* _Given information_:
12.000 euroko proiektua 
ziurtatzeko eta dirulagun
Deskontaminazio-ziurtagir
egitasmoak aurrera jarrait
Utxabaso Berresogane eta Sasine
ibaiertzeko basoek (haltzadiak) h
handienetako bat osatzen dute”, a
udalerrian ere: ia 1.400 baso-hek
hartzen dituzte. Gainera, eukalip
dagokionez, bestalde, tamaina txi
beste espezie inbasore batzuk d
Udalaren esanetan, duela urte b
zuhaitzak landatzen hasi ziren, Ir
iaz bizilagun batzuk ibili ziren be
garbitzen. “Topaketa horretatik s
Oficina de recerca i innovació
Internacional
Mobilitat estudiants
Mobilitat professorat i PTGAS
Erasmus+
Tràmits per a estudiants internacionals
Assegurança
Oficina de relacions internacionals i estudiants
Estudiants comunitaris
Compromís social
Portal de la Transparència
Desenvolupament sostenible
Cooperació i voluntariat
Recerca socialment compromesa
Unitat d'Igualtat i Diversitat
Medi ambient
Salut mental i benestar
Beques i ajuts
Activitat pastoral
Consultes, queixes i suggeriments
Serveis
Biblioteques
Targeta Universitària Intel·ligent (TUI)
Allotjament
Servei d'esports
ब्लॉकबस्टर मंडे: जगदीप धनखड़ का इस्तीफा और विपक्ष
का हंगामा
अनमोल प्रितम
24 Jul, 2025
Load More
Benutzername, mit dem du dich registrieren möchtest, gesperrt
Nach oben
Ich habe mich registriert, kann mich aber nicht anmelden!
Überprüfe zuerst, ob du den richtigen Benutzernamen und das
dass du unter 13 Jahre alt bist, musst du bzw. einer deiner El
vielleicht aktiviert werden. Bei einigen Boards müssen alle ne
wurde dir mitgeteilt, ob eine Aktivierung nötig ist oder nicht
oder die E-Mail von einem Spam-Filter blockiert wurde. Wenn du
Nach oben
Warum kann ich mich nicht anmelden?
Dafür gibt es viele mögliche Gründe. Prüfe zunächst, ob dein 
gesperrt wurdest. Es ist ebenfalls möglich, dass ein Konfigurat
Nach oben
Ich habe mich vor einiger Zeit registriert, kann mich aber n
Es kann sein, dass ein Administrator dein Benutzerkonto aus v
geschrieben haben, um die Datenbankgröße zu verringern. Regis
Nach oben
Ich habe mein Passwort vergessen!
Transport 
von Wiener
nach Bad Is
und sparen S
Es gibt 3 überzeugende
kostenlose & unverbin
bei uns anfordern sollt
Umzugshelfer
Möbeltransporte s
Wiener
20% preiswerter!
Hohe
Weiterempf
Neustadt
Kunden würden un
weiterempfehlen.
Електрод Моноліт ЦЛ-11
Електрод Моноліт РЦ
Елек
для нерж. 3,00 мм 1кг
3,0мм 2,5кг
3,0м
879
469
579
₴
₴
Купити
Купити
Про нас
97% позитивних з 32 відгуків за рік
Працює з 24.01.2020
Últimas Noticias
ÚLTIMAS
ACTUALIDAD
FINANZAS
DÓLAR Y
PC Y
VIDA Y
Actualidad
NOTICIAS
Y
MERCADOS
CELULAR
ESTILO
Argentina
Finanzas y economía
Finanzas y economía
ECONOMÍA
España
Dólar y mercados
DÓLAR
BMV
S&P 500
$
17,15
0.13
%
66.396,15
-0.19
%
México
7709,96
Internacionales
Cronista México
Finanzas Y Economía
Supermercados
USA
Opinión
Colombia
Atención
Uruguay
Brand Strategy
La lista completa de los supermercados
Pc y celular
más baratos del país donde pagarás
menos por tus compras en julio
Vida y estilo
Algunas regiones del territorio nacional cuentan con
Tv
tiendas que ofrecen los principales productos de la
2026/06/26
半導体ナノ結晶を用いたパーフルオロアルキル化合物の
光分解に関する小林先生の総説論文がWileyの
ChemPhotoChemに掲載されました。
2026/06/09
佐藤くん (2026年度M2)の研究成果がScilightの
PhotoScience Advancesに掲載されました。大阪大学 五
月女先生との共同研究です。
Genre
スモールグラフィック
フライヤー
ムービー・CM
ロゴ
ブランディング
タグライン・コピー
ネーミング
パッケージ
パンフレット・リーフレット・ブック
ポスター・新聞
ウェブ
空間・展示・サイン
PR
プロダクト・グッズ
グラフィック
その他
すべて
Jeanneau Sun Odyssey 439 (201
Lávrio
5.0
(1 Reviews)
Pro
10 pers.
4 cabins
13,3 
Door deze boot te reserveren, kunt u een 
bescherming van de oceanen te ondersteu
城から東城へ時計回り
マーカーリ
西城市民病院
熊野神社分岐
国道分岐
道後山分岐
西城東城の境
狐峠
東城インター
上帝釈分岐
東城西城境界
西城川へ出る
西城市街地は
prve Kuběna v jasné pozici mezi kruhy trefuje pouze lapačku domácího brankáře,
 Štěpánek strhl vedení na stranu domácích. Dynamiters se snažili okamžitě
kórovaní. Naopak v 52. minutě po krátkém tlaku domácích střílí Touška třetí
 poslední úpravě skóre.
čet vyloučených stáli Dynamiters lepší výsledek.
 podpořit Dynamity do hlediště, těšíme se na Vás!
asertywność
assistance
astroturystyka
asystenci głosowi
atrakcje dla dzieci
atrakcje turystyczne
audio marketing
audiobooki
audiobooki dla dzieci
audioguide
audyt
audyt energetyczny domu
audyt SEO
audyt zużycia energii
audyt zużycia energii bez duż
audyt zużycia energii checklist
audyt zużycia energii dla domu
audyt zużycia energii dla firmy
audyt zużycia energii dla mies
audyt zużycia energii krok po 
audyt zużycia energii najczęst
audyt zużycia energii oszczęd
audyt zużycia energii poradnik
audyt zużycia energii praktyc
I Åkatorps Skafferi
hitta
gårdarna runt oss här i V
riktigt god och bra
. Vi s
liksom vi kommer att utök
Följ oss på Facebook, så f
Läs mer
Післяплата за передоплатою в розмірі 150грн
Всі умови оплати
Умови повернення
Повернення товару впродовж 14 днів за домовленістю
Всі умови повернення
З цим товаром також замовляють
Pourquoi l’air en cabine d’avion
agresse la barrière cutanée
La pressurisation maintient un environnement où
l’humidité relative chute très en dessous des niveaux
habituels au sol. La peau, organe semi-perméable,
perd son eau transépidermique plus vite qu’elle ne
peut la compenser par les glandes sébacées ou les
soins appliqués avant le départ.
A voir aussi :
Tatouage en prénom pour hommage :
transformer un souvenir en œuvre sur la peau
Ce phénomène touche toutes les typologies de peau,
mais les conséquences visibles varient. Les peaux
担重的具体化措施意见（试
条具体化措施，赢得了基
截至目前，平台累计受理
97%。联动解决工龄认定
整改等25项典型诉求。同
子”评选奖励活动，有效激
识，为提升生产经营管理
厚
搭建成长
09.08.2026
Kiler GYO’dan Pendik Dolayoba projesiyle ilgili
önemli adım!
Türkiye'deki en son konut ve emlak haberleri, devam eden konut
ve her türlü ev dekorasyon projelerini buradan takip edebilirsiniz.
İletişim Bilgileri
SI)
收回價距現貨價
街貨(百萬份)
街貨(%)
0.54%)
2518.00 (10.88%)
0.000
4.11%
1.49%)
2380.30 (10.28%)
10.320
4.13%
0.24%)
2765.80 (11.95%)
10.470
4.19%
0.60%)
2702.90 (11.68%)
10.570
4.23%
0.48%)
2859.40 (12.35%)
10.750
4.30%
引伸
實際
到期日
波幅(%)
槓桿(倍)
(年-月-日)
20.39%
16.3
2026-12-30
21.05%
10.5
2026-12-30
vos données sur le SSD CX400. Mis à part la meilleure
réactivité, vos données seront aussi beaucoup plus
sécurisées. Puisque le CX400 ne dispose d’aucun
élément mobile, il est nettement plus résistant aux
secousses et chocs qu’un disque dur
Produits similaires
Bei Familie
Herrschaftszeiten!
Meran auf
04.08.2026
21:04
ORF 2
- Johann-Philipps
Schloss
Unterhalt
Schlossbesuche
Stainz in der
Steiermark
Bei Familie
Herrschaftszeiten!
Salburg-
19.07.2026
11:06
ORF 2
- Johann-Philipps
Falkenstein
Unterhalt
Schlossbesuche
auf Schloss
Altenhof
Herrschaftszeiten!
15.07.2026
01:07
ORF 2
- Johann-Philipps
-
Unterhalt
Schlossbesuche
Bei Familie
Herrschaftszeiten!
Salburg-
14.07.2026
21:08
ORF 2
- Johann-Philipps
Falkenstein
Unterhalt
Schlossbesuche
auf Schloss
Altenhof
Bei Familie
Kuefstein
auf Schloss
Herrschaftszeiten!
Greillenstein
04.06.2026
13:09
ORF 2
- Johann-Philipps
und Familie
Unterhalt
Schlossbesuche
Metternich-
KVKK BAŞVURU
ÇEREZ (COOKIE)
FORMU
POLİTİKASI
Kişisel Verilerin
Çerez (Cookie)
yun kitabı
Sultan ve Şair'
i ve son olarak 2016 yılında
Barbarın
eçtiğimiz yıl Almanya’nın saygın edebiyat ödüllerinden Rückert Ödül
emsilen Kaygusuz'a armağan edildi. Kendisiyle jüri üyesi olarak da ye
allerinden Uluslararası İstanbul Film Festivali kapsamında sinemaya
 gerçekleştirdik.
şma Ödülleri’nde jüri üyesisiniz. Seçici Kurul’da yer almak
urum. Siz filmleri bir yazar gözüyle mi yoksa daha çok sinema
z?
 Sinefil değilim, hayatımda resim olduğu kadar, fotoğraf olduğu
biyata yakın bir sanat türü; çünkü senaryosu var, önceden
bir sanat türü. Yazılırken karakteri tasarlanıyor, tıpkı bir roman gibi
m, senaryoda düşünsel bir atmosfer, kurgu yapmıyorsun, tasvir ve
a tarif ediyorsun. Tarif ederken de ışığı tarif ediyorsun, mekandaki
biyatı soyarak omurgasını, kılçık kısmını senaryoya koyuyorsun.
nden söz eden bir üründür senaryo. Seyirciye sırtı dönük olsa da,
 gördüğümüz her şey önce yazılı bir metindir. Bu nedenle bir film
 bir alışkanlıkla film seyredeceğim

* _Exercise goal_: For the listing above, identify each line bearing "Mobilitat".

* _Task solution_:
Mobilitat estudiants
Mobilitat professorat i PTGAS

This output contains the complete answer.